§ **TASK REQUIREMENTS**
Go through the data and tally the lines that hold the string "mengurangi". Reply with the total alone.

=== Section Start ===

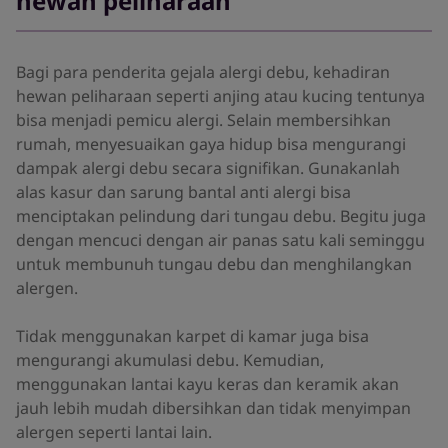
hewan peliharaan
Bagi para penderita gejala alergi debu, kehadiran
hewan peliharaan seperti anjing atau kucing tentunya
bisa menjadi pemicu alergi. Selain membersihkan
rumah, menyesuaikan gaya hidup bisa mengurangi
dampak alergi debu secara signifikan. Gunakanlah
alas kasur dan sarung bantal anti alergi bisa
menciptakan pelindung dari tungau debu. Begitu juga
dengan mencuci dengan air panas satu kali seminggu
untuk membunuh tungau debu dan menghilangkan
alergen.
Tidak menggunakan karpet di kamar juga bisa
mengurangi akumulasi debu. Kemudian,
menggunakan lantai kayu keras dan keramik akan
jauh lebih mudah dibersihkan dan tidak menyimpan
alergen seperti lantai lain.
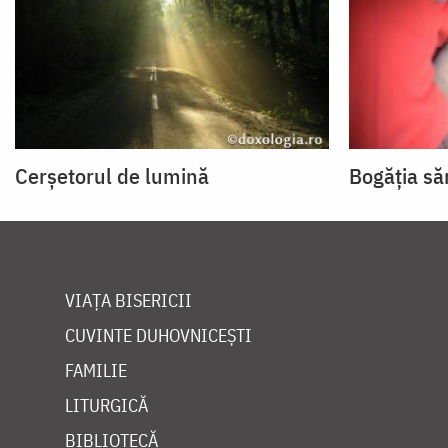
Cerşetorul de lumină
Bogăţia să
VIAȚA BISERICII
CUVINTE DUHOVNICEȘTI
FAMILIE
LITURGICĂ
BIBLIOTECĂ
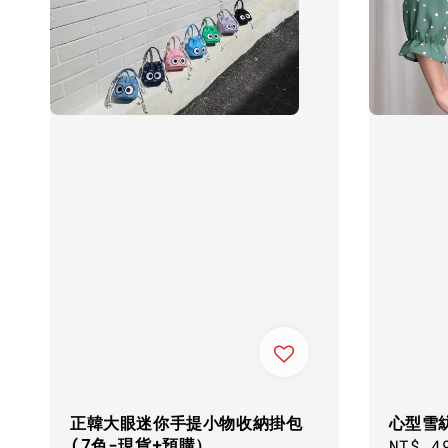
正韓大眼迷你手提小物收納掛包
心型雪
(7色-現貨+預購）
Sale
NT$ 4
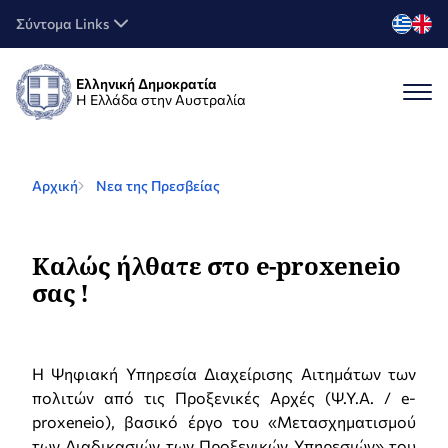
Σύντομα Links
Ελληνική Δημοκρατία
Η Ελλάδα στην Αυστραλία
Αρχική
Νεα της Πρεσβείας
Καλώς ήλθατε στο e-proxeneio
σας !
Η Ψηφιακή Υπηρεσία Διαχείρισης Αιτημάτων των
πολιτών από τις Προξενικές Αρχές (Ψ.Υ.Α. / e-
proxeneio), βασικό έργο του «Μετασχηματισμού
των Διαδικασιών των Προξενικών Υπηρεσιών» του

=== Section End ===
=== Section Start ===

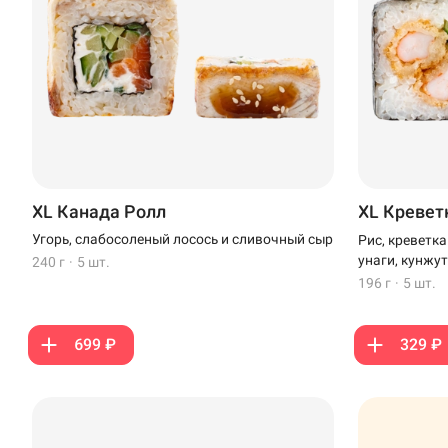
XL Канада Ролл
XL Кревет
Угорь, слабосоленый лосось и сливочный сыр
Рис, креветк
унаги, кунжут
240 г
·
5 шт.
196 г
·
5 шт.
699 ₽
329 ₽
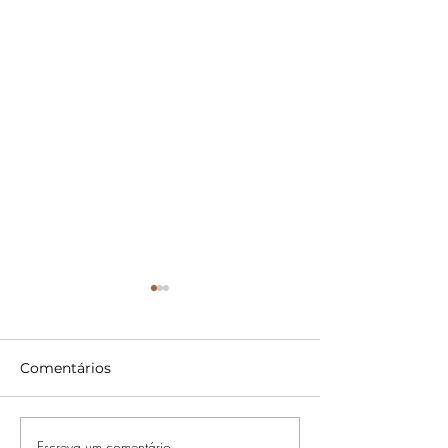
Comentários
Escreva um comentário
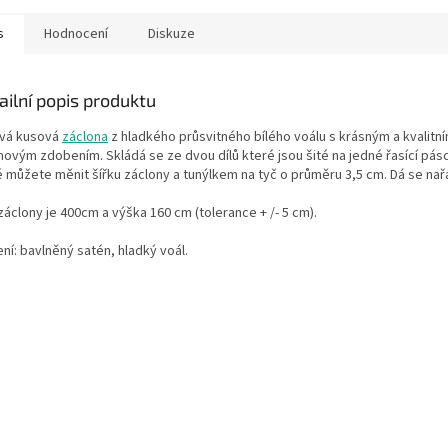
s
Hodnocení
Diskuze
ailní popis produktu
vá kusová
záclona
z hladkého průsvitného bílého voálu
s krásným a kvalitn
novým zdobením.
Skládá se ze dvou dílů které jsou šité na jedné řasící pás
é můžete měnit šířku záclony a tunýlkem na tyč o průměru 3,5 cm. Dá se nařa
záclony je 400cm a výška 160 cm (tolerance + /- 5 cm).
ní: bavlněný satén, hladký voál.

=== Section End ===
=== Section Start ===

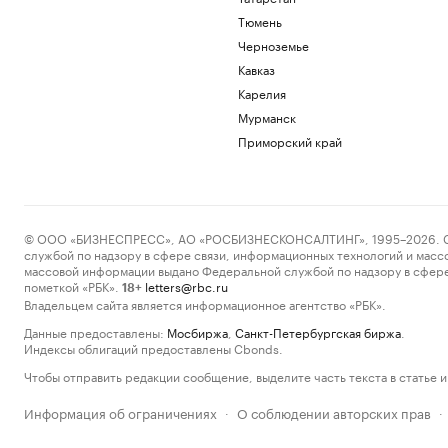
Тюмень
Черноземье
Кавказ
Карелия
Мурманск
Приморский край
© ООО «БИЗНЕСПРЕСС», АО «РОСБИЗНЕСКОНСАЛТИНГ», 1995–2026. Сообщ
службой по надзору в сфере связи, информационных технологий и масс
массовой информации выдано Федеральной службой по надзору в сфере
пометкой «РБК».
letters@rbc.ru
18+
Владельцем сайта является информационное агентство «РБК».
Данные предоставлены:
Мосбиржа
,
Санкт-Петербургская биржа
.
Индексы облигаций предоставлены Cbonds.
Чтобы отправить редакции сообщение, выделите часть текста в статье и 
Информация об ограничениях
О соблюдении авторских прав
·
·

=== Section End ===

§ **ANSWER SECTION**
2